What are Capsule Networks ?

2 minute read

Problem with Pooling Layers

It’s important to note that pooling operations such as Max pooling or Average pooling do throw away some image information. That is, they discard pixel information in order to get a smaller, feature-level representation of an image. This works quite well in tasks like image classification, but it can cause some issues.

  • A fake image with 3 eyes or a nose placed on top of eyes still recognize the image as a facial image by distilling an image into a feature-level representation.

We know its a fake image right? But, how does a neural network understands such information?

So, there has been research into classification methods that do not discard spatial information (as in the pooling layers), and instead learn to spatial relationships between parts (like between eyes, nose, and mouth).

One such method, for learning spatial relationships between parts, is the capsule network.

Capsule Networks

Capsule Networks provide a way to detect parts of objects in an image and represent spatial relationships between those parts. This means that capsule networks are able to recognize the same object, like a face, in a variety of different poses and with the typical number of features (eyes, nose , mouth) even if they have not seen that pose in training data.

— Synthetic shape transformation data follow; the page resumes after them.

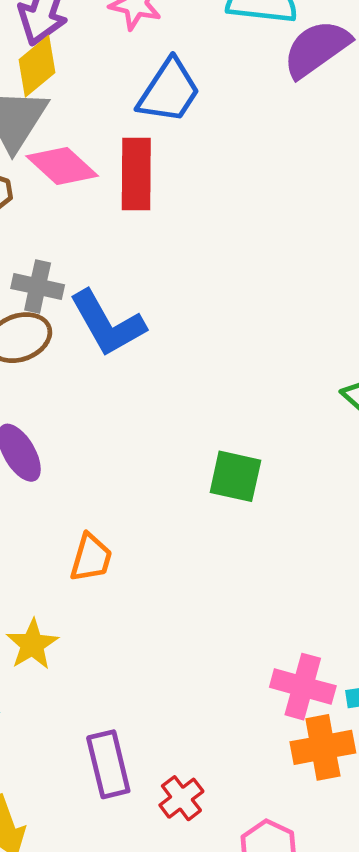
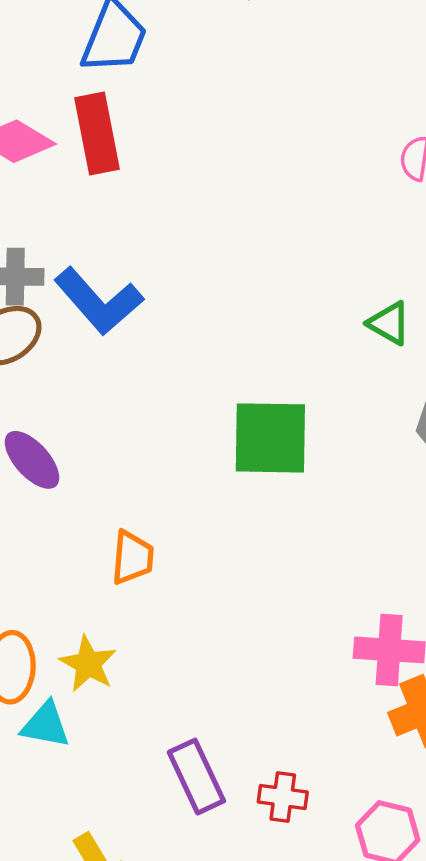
green square: (235, 476) -> (270, 438), size x1.4
red cross: (181, 798) -> (283, 797), turned -33

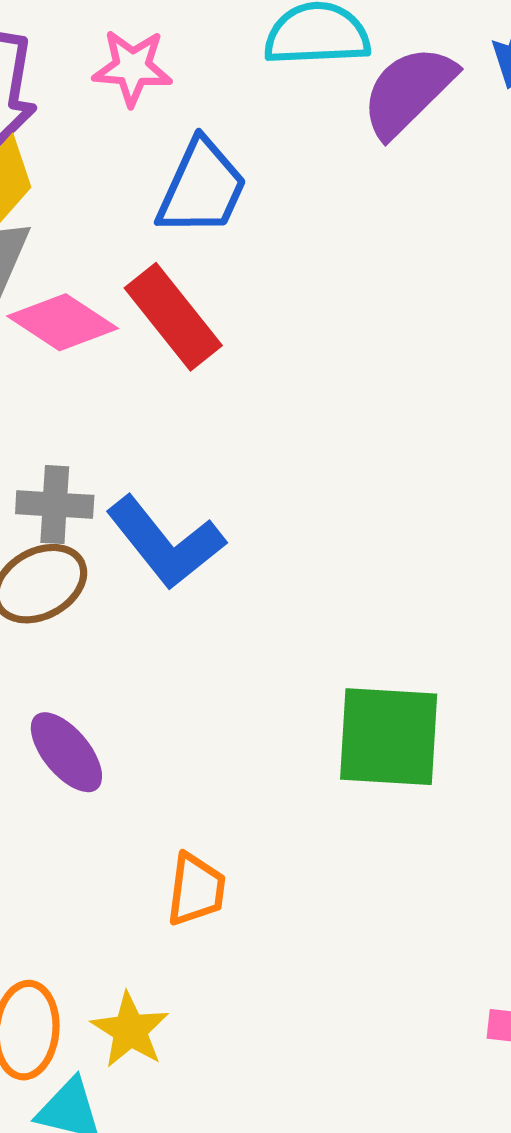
red rectangle: (97, 134) -> (173, 317), turned -30

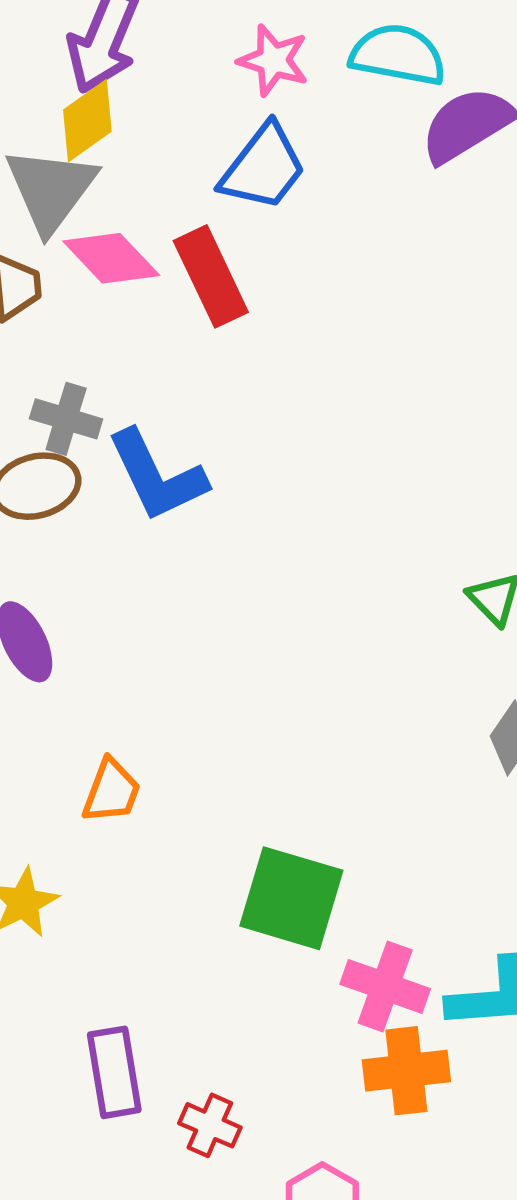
pink star: (132, 68) -> (273, 60), moved
green square: (389, 737) -> (291, 898), moved

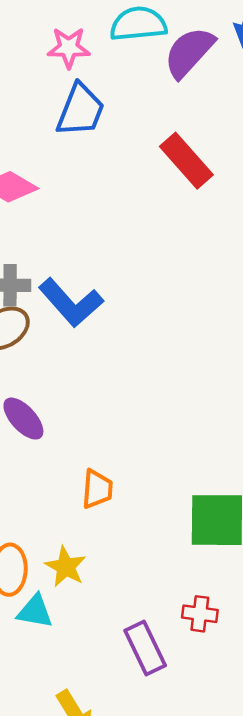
red rectangle: (211, 276) -> (186, 161), moved
red cross: (210, 1125) -> (200, 614), moved

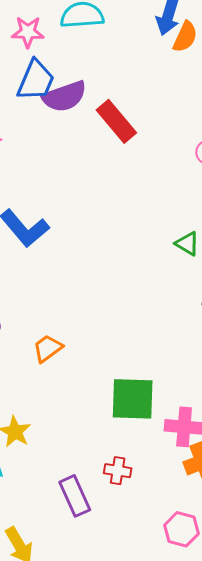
purple semicircle: (189, 52) -> (64, 96), moved, turned -153
orange trapezoid: (97, 489) -> (48, 348), moved, turned -132

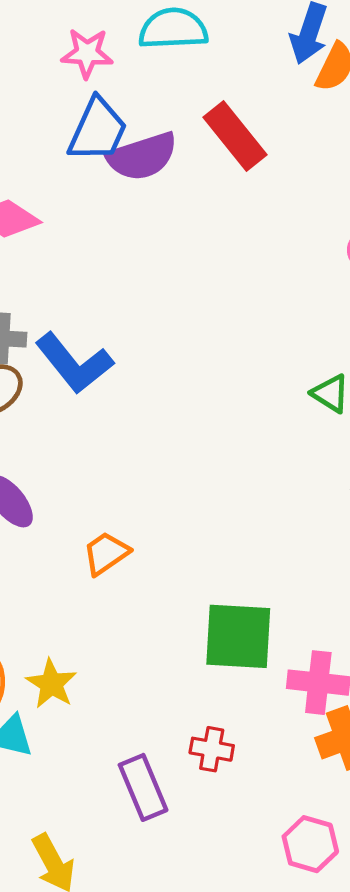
red rectangle: (116, 121) -> (235, 136), moved

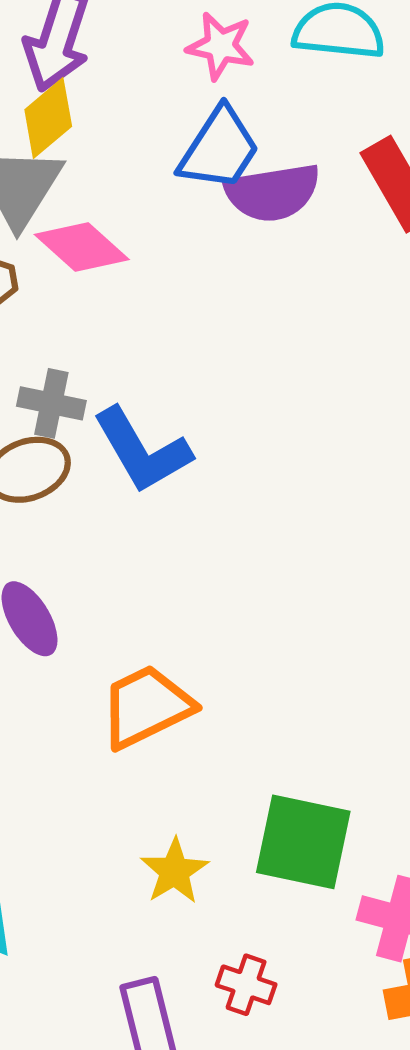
orange trapezoid: (106, 553) -> (146, 707), size x1.5
yellow star: (51, 684) -> (174, 871), moved

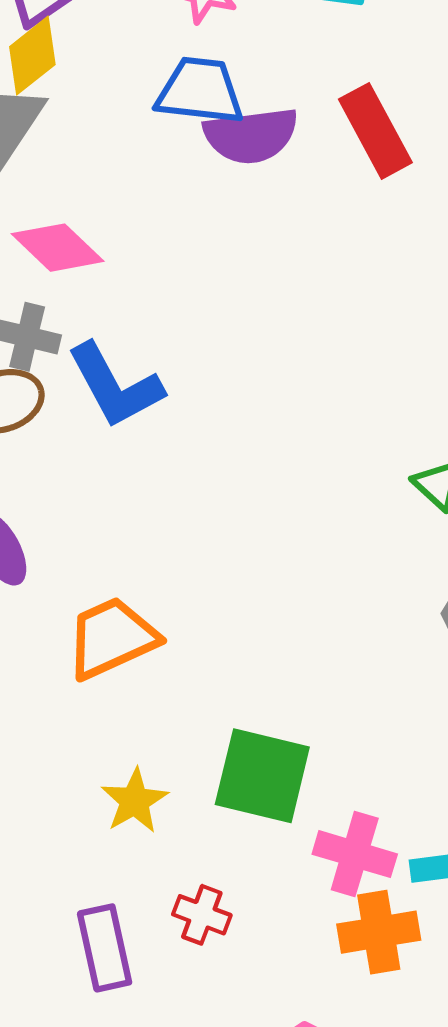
blue trapezoid: (219, 149) -> (200, 91), turned -118
pink diamond: (82, 247) -> (58, 248), moved

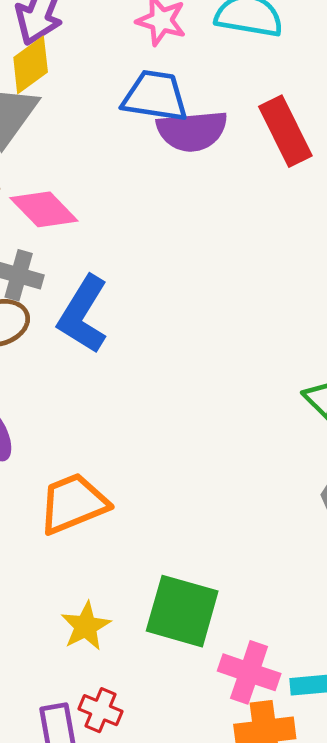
blue L-shape: (115, 386) -> (83, 315), turned 58
red cross: (202, 915) -> (100, 710), moved

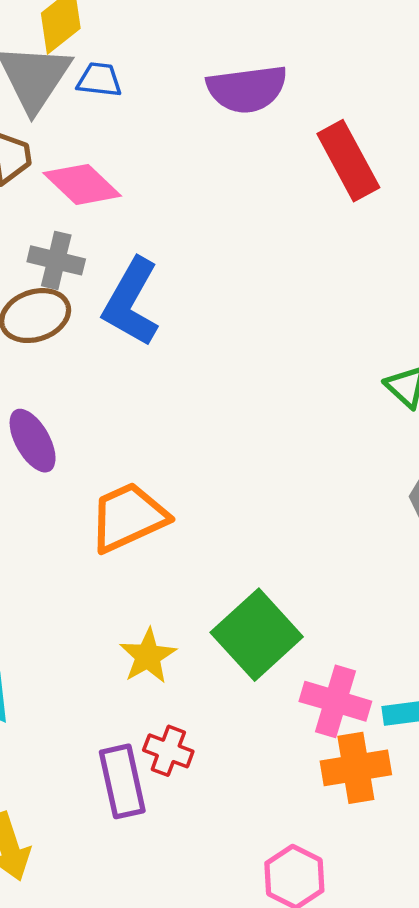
blue trapezoid: (155, 96) -> (99, 80), moved, size x0.6
red rectangle: (285, 131) -> (348, 161), moved
green square: (182, 611) -> (257, 635), turned 34

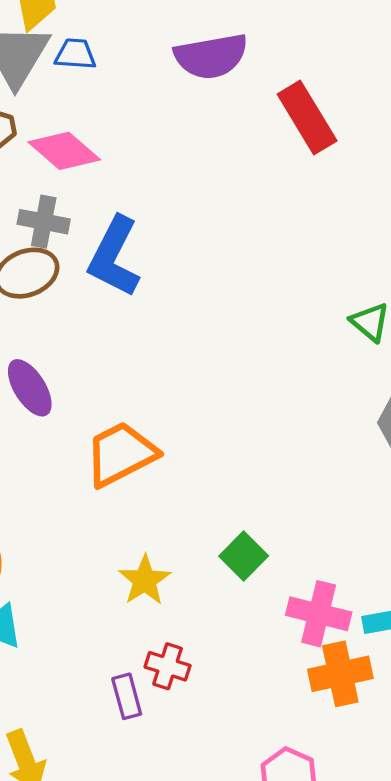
green square: (257, 635) -> (244, 556), size x0.6
purple rectangle: (122, 781) -> (127, 696), size x0.7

  • Each neuron in a capsule represents various properties of a particular image part; properties like a parts color, width, etc.
  • Every capsule outputs a vector, which has some magnitude and orientation.
  • Capsules have a hierarchy between child and parent capsules and use dynamic routing to find the strongest connections between the output of one capsule and the inputs of the next layer of capsules.

png

In the example above, you can see how the parts of a face (eyes, nose, mouth, etc.) might be recognized in leaf nodes and then combined to form a more complete face part in parent nodes.

  • Magnitude (m) = the probability that a part exists; a value between 0 and 1.
  • Orientation (theta) = the state of the part properties.

These output vectors allow us to do some powerful routing math to build up a parse tree that recognizes whole objects as comprised of several, smaller parts!

The magnitude is a special part property that should stay very high even when an object is in a different orientation, as shown below.

png

Model Architecture

The Capsule Network is made of two main parts:

  • A convolutional encoder
  • A fully-connected, linear decoder

png

The above image was taken from the original Capsule Network paper (Hinton et. al.).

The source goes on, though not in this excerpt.